A major part of our mental health and well being comes from relationships. We are driven to find belonging and feel connected to the humans around us. It doesn’t matter whether you are naturally extroverted or introverted, all of us are healthier when we have emotional bonds with others.
During the COVID-19 outbreak of early 2020, a lot of us all over the world are being asked or required to limit our contact with others. At the time of writing this, states are even putting in “shelter in place” orders that restricts leaving your home without an approved reason. We don’t know how long it will last, but there is evidence to suggest it may be a little bit before things return to normal.
In this new normal, we have found some suggestions for how to protect your mental health through connection that don’t require you to have physical contact with your family, friends, neighbors, and coworkers. Try some of these simple things right after you finish reading. It will help you and your mental and emotional health, as well as those you care about.
The first thing to do is to be the person who shares goodness. There is an overwhelming amount of negative, fear-based messages out there in the world. You can be a lighthouse to those who feel like they are drowning in bad news by being a beacon of good news.
Think of someone you like. It could be a friend, a colleague, a Zumba class buddy, a member of your pickleball group, or an aunt you haven’t checked in on yet. Think of that person, and then find something that would make them happy, then send it to them in a quick text. Here are some ideas:
Share a smiling picture of yourself, your kids, or your pet
Share a comedy routine you found funny on YouTube
Share a message of optimism and hope
Share a favorite motivational quote
Share an easy recipe you know or found that uses basic ingredients lots of people have in their pantry
Share one of your favorite songs that has encouraging or happy lyrics
Share a video of unlikely animal friendships
Sharing good news in personal messages will open up conversations that will give you a sense of connectedness to your circle, even while you aren’t able to see them in person.
What about sharing on social media? That is a great idea too! We need to balance out the negative in our feed with positive. But keep in mind that for your mental health, the best feeling of belonging usually comes from the one-on-one connection. Person to person. If you feel extra generous and loving, go ahead and do both
During this time, it might feel like the world is upside down. There are very few constants in our lives, but one thing that will never change is the happiness boost we get from being generous, kind, and compassionate to others. Service is one of the best ways to get that happiness boost, even when the service is a small gesture. Here are some small, but impactful, ways to serve those around you without risking spreading germs.
Call people on the phone that you know have a difficult time texting, or are at home alone.
Order a gift from a small business, and have it delivered to someone’s house. It’s a double whammy - You help the small business owner AND your loved one.
Pick up a few extra grab & go snacks or freezer meals at the grocery store and drop them off to someone who isn’t able to leave due to a compromised immune system
Create a piece of artwork or a craft for your friend and send them a picture of it. Then when the social restrictions are removed, you can celebrate by bringing them their gift.
Read a favorite book or an article with someone specific in mind. Highlight the paragraphs you find meaningful or relevant to them and send it to them.
Give a stressed out mom the night off from cooking and send her some money for food delivery through your favorite money sharing app
Archbishop Desmond Tutu is a prominent religious leader in South Africa and led the country during apartheid. There is no denying that he had many long periods of loneliness in his life, physically and emotionally. Yet he made it through them while keeping his joyful and celebratory spirit. He has some great advice on how to feel connected to others, even when you can’t be in their presence.
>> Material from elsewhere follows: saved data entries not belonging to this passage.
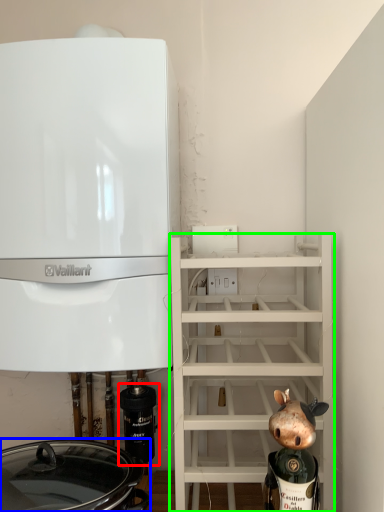 Question: Estimate the real-world distances between objects in this image. Which object is closer to appliance (highlighted by a red box), crock pot (highlighted by a blue box) or shelf (highlighted by a green box)?

Choices:
 (A) crock pot
 (B) shelf

Answer: (A) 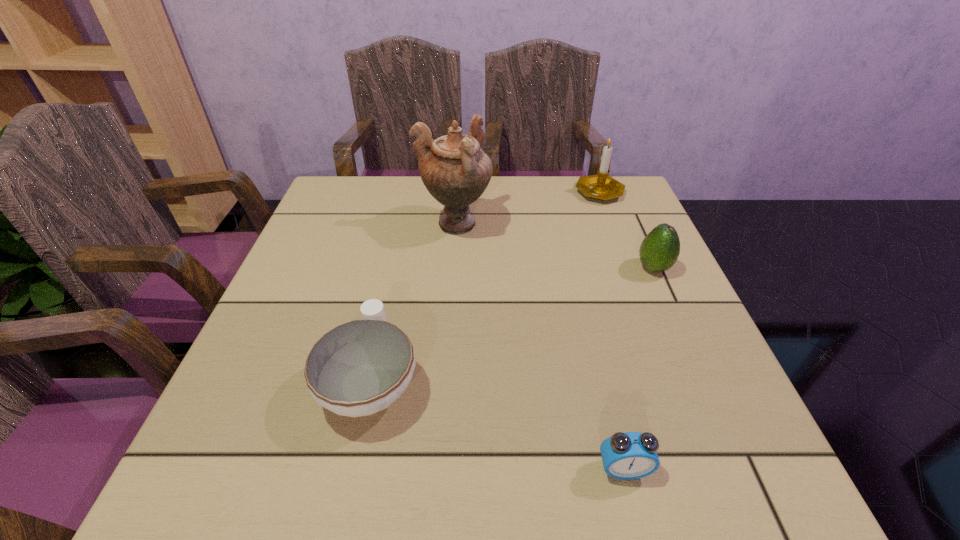 I want to click on free space at the far edge, so click(438, 205).

In the image, there is a desktop. Where is `free region at the left edge`? This screenshot has height=540, width=960. free region at the left edge is located at coordinates (210, 430).

I want to click on free spot at the right edge of the desktop, so click(x=616, y=269).

You are a GUI agent. You are given a task and a screenshot of the screen. Output one action in this format:
    pyautogui.click(x=<x>, y=<y>)
    Task: Click on the vacant space at the far left corner of the desktop
    This screenshot has height=540, width=960.
    Given the screenshot: What is the action you would take?
    pyautogui.click(x=370, y=209)

What are the coordinates of `vacant space at the near left corner of the desktop` in the screenshot? It's located at (212, 484).

At what (x,y) coordinates should I click in order to perform the action: click on vacant space at the near right corner of the desktop. Please return your answer as a coordinate pair (x, y). Looking at the image, I should click on (700, 500).

This screenshot has height=540, width=960. I want to click on free space between the avocado and the nearest object, so click(x=638, y=368).

The image size is (960, 540). In order to click on vacant space that is in between the alarm clock and the candle holder in this screenshot , I will do `click(612, 330)`.

Where is `free area in between the candle holder and the chinaware`? This screenshot has height=540, width=960. free area in between the candle holder and the chinaware is located at coordinates (485, 286).

This screenshot has height=540, width=960. I want to click on free space between the third nearest object and the urn, so click(554, 246). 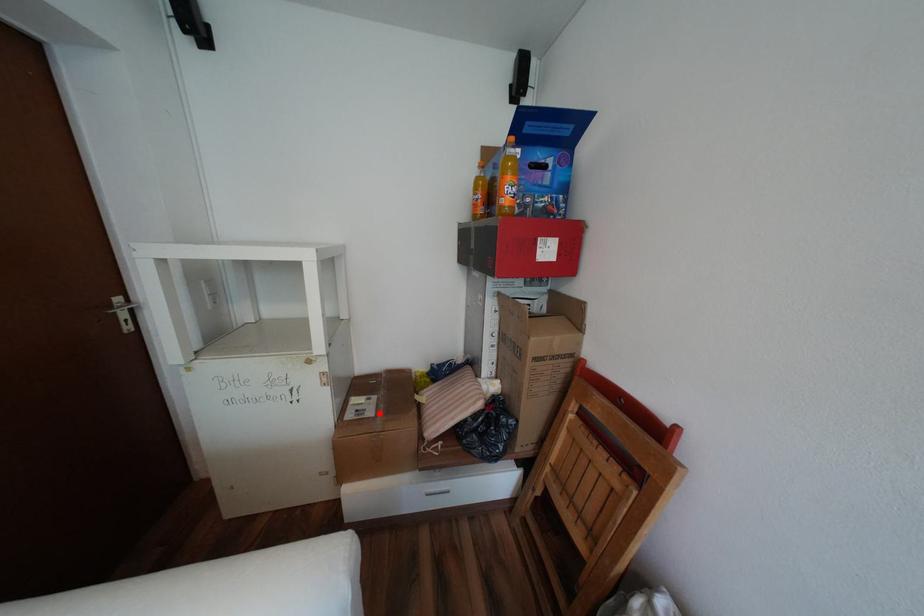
When he feels weighed down by troubles, he has a practice of thinking of all the others around the world who are also feeling weighed down by troubles in the same moment as him. This practice makes him feel a desire to help them. The empathy for his brothers and sisters around the world gives him a sense of interconnectedness. He no longer feels alone.
Regardless of your background, you can feel connected to everyone else at the human level. Right now, so many people are feeling what you are feeling too. Thinking about how others are feeling may raise your level of compassion and empathy and motivate you to want to connect with them and help them know they are not alone.
Here are some ideas of how to reach out to others in a meaningful way:
Write handwritten letters and mail them
Go through your phone contacts or your friends and try and send a quick message of hope and love to as many as you can in an hour.
Use an app like Marco Polo to send video messages to groups of family members or friends
Use Facetime or Skype to have a virtual dinner party (or dance party)
During this time of uncertainty, we need each other more than ever. We need to put forth a little more effort to let others know how much we love them and care about them, and the benefit is that our mental health will be much better with our effort to be connected.
Be a lighthouse in the dark, and we will make it through this storm.